The system's chaotic flaws are inbuilt, both to make it intensely difficult to claim, and incredibly difficult to continue to claim once you’re in receipt of benefitsby Dawn Foster / August 22, 2017 / Leave a comment
A few days before the general election earlier this year, I sat in a south London food bank, as people collecting food parcels told me what had brought them there. Over cups of tea, the strangers told me how getting by was a full-time job, and the slightest bureaucratic blip or whim of Jobcentre staff thrust them into destitution. Some had kids and partners, some were single; some disabled or unemployed; some in work; some were in tears, while others were barely concealing their anger. All were struggling to cover their meagre costs of living and spent hours a week trying to right errors in their benefit claims, appeal sanctions and even find out what they were entitled to.
A few weeks later, a young woman emailed me to tell me upon having a baby, she and her partner found their Universal Credit had been stopped. On giving birth, she’d attempted repeatedly to call the Universal Credit hotline to report her change in circumstances, each time receiving no answer. When she finally managed to make contact, she was chided for her tardiness despite reporting having spent hours on hold unsuccessfully, and had all benefits stopped for six weeks while a new claim was processed. With a newborn baby, no money for food or electricity and now the fear of eviction as the prospect of a month and half with no rent loomed, she was understandably desperate. They’d been to the food bank, but were told they could only issue one parcel every three months.
Frank Field, the chair of the work and pensions select committee this week warned that these situations were alarmingly common—and a deliberate function of the Universal Credit system. For these people, the benefits system isn’t failing them: it’s working exactly as it’s intended to. The bureaucratic chaos is inbuilt, both to make it intensely difficult to claim, and incredibly difficult to continue to claim once you’re in receipt of benefits. Supporters of the Conservatives’ welfare reform argue that this makes perfect moral sense: benefits should be difficult to obtain, and work should be the route out of poverty, not handouts.
This displays a fundamental misunderstanding of the purpose of benefits: simply looking at who claims should reveal this disconnect between ideology and reality. More households in poverty are in work than out of work, and rely on housing benefit and tax credits to support their income and make it liveable. Many people in receipt of disability benefits have degenerative or unchangeable disabilities and are unlikely to find their circumstances alter enough to find enough work to lift them entirely out of benefits. And most claimants are not in long-term unemployment: they’re out of work due to illness, a change in circumstances or because of the increasing precocity of the workplace.
Those claiming benefits simply want a social safety net: instead, they’re subject to an impenetrable system that both impoverishes them and demands huge amounts of time and energy purely to gain access to basic entitlements. After a talk earlier this month, Chris, a man in his 30s who’d been out of work for three months after the company he worked for went bust, showed me the diary he tracked his job hunting in.
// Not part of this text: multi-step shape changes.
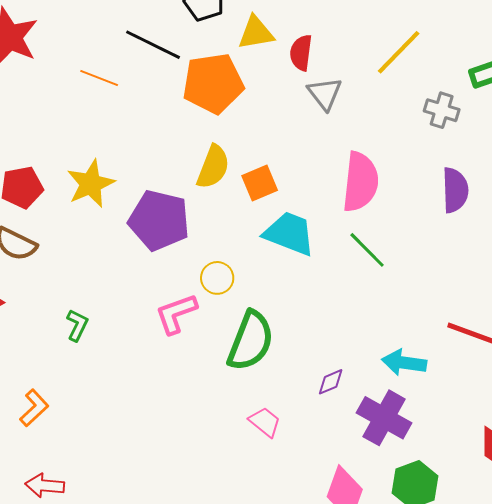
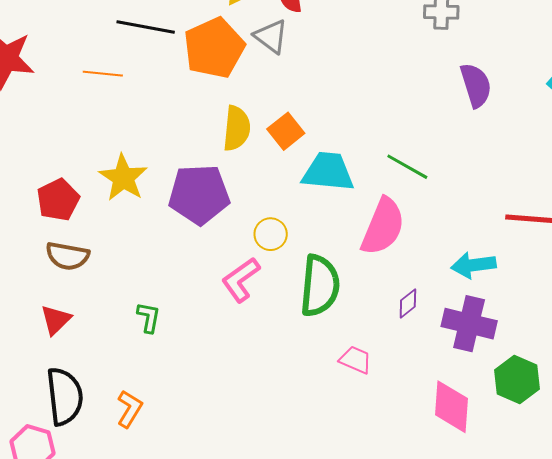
gray triangle: (325, 93) -> (271, 36), moved
pink semicircle: (360, 182) -> (383, 227), moved, turned 32

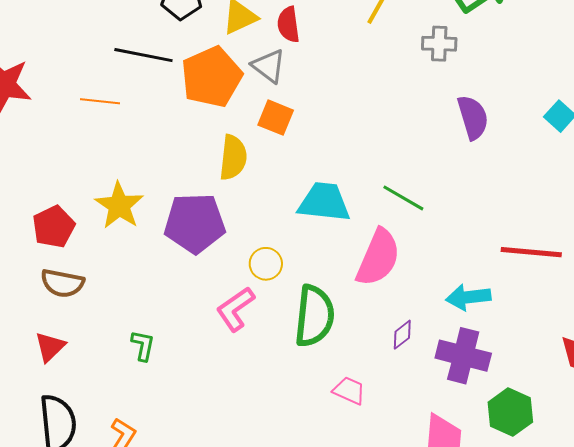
orange square: (286, 131) -> (276, 118), moved, turned -30

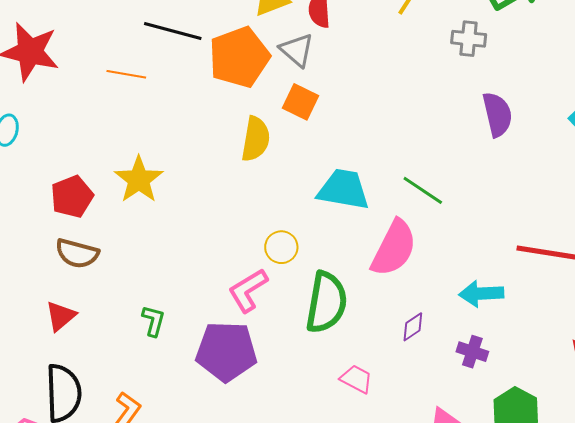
purple pentagon: (195, 223) -> (226, 351), moved
purple cross: (463, 356) -> (472, 352), size x0.6

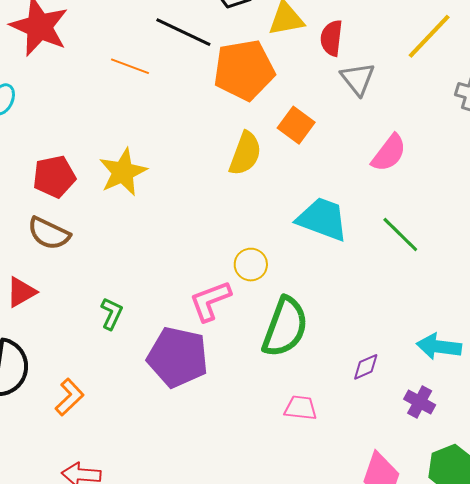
gray triangle: (297, 50) -> (358, 79), moved
pink semicircle: (394, 248) -> (389, 153), moved, size x0.7
pink trapezoid: (356, 379) -> (301, 408), turned -32

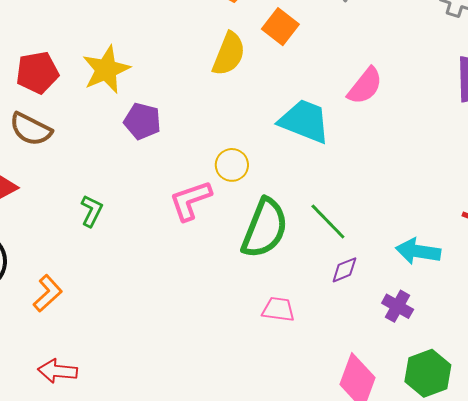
pink semicircle: (389, 153) -> (365, 86), moved
green line: (400, 234) -> (328, 222), moved
purple pentagon: (178, 357) -> (142, 121), moved, size x0.6

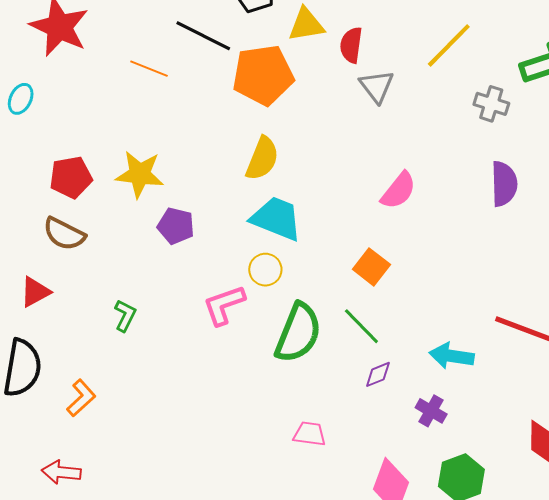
orange square: (280, 27) -> (371, 267), moved
yellow star: (106, 70) -> (140, 174), turned 30
cyan trapezoid: (304, 121) -> (276, 219), moved
pink trapezoid: (278, 309) -> (310, 434), moved
red arrow: (58, 371) -> (61, 472), moved

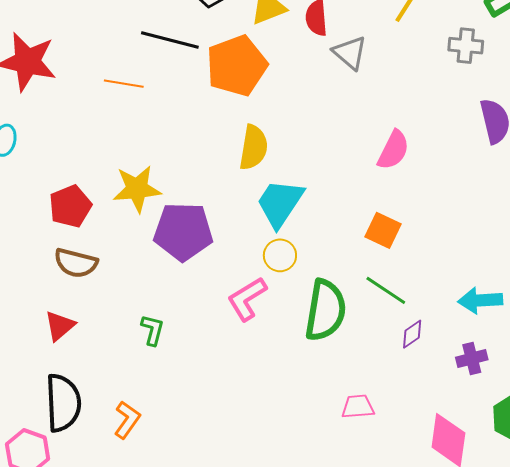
cyan trapezoid: (276, 219) -> (280, 203), turned -66
purple pentagon: (176, 226) -> (183, 232), size x1.6
purple cross: (431, 411) -> (472, 358), turned -32

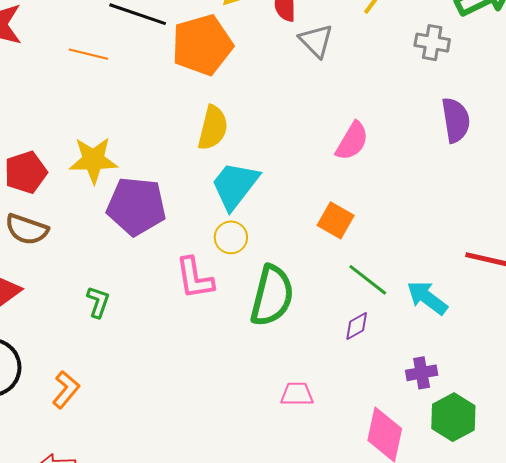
green line: (386, 290) -> (368, 280), moved
pink L-shape: (247, 299) -> (195, 278), turned -72
cyan arrow: (480, 300) -> (427, 298), turned 36
purple cross: (472, 358) -> (422, 373), moved

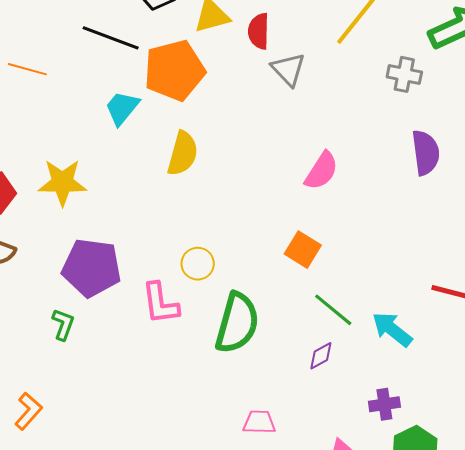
orange line: (88, 54) -> (27, 69), moved
cyan trapezoid: (235, 185) -> (122, 108), moved, size x0.7
purple pentagon: (136, 206) -> (92, 268), moved

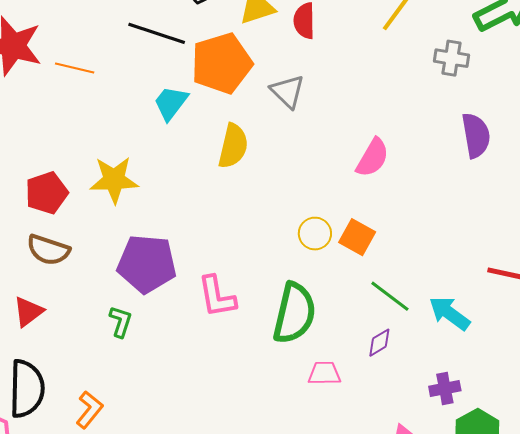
gray triangle: (288, 69) -> (287, 91), moved
yellow circle: (198, 264) -> (315, 234), moved
pink trapezoid: (259, 422) -> (324, 373), moved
Each week, he showed staff in the Jobcentre how much time he spent job hunting: alongside the job titles and time spent applying, he tracked how long he spent on the phone or in person attempting to put right his benefits. Since being given a job offer, all his benefits had stopped, despite the fact the job didn’t begin for three weeks, and he would have no income until his first pay check a month after his start date. Instead, he was spending his days topping up mobile phone credit to beg indifferent call centre staff to reinstate his benefits and offer him a paltry loan to cover the cost of travel to his new job until he could support himself.
The mental stress and financial destitution led him to wonder if it hadn’t been more trouble than it was worth to do precisely what government ministers had advised those struggling to do: work their way out of poverty.
A perverse double standard exists for the rich and poor: after the financial crisis, we were told bankers’ bonuses and exorbitant pay packets were crucial to ensure their performance. For the poor, we starve them to encourage them into work. Forcing people to mire themselves in this labyrinthine system purely to feed themselves and secure shelter isn’t just cruel but counterintuitive, taking away time that could be devoted to jobhunting, and causing greater financial stress on health and local services than is saved. A civilised society should have a functioning social safety net, not a bureaucratic hellscape that sends people destitute and hungry to the doors of a food bank with their children.